Mineral deposition may be initiated by these

changes.

A small change in the concentration of a

constituent can represent a sizable deposition

rate in a geothermal well of high output. For

example, a loss of 1 ppm of calcite or silica from

solution in a 20 cm diameter well producing 100

tons of water per hour would give a deposit about

2 mm thick per day over a 1-m length of pipe.

Deposition rates can be much greater than this.

For example, a well in the Tongonan, Leite,

Philippines, area developed aragonite scale at the

rate of 1 mm/h (R. .B. Glover, personnal

communication). Complete blockages of wells have

occured in a matter of days in severe scaling

situations"


-19-

The experience in New Zealand, in the field of Kawerau

shows that the most satisfactory method for calcite removal

is by mechanical reaming. A Failing rig is used to do this

work and in some cases, full productivity of the well is

regained after the operation has been carried out, as was

the case of PGM-1. This infers that the largest bulk of

calcite formed during production occurs in the well casing.

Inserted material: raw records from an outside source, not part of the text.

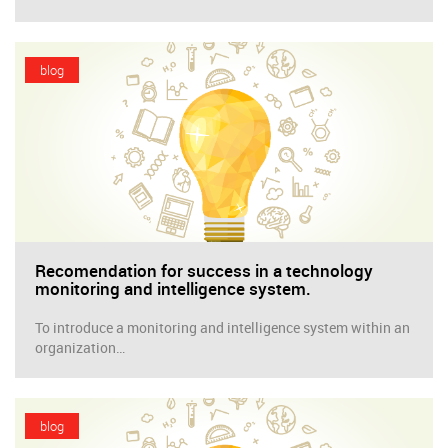
blog
Recomendation for success in a technology
monitoring and intelligence system.
To introduce a monitoring and intelligence system within an
organization…
blog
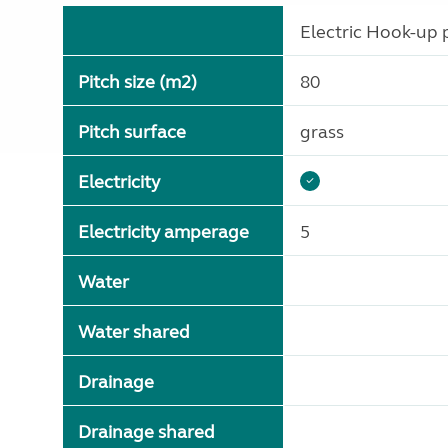
Electric Hook-up p
Pitch size (m2)
80
Pitch surface
grass
Electricity
Electricity amperage
5
Water
Water shared
Drainage
Drainage shared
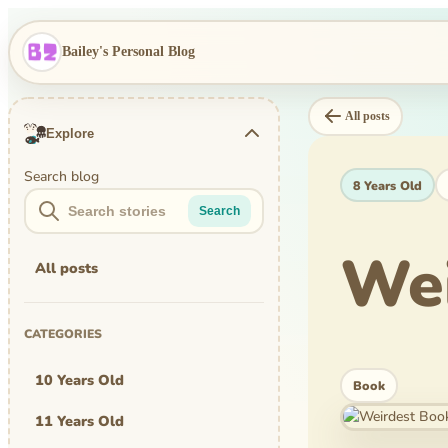
Bailey's Personal Blog
All posts
Explore
Search blog
8 Years Old
Search
Wei
All posts
CATEGORIES
10 Years Old
Book
11 Years Old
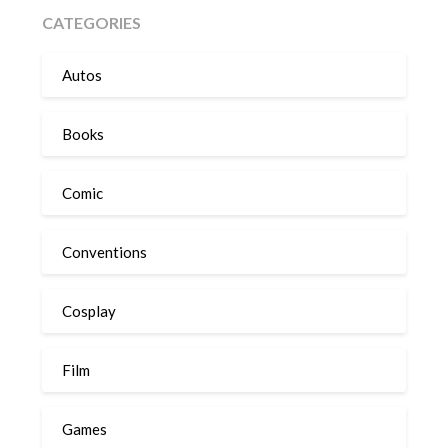
CATEGORIES
Autos
Books
Comic
Conventions
Cosplay
Film
Games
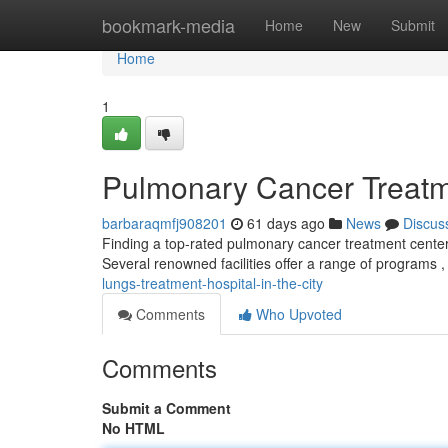
Home
bookmark-media
Home
New
Submit
Home
1
Pulmonary Cancer Treatmen
barbaraqmfj908201
61 days ago
News
Discus
Finding a top-rated pulmonary cancer treatment center
Several renowned facilities offer a range of programs ,
lungs-treatment-hospital-in-the-city
Comments
Who Upvoted
Comments
Submit a Comment
No HTML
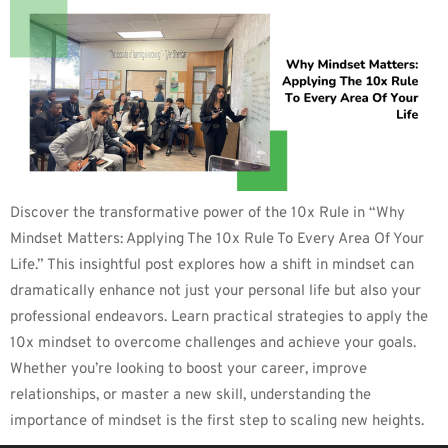
Discover the transformative power of the 10x Rule in “Why
Mindset Matters: Applying The 10x Rule To Every Area Of Your
Life.” This insightful post explores how a shift in mindset can
dramatically enhance not just your personal life but also your
professional endeavors. Learn practical strategies to apply the
10x mindset to overcome challenges and achieve your goals.
Whether you’re looking to boost your career, improve
relationships, or master a new skill, understanding the
importance of mindset is the first step to scaling new heights.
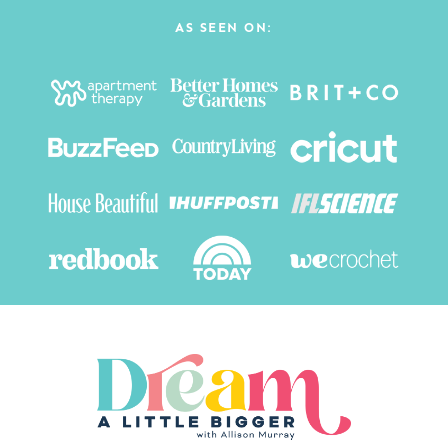
AS SEEN ON:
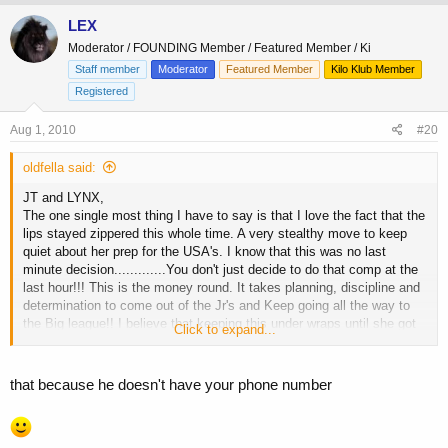
LEX
Moderator / FOUNDING Member / Featured Member / Ki
Staff member
Moderator
Featured Member
Kilo Klub Member
Registered
Aug 1, 2010
#20
oldfella said:
JT and LYNX,
The one single most thing I have to say is that I love the fact that the
lips stayed zippered this whole time. A very stealthy move to keep
quiet about her prep for the USA's. I know that this was no last
minute decision.............You don't just decide to do that comp at the
last hour!!! This is the money round. It takes planning, discipline and
determination to come out of the Jr's and Keep going all the way to
the Big league!! I believe that keeping this under wraps until she got
Click to expand...
there was good for a number of reasons. The first and foremost was
to relieve pressure during prep. What everyone has to understand is
both Dave and Meredith work incredibly hard jobs, have both studied
that because he doesn't have your phone number
there asses off getting degrees and on top of that Meredith got ready
for and did the Jr Nat's and now the USA's. No whinning no hype, just
got up and did it. How much do you admire one for this??? Meredith,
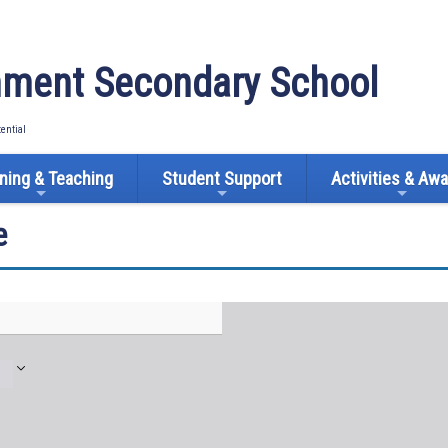
ment Secondary School
tential
ning & Teaching
Student Support
Activities & Aw
e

The frequency of reaming is dependent on the nature of the

system, but in the case of Kawerau, it has been found

necessary to clean most wells anually. Acidification was

also tried once in a well in Kawerau with severe damage

caused to the casing by the action of the acid. This results

from the lack of a sufficiently stable inhibitor, capable of

maintaining its properties at high temperatures for a period

of time long enough to allow the complete removal of calcite

(Mahon, 1981).

In Iceland, in the Svartsengi field, a more sophisticated

rig has been tested to clean the wells from its calcium

carbonate deposits while the well is flowing and discharging

the drill-cuttings. In this case, a WABCO 2000 rig was used

with a Grant rotating head, blow out prevention equipment

and a specially designed apparatus that cools the head's

rubber stripper. The first test of the rig proved that the

proposed work procedure and equipment worked (Arneberg,

1981). Other simpler methods have also been used with

success in Svartsengi and other fields in Iceland.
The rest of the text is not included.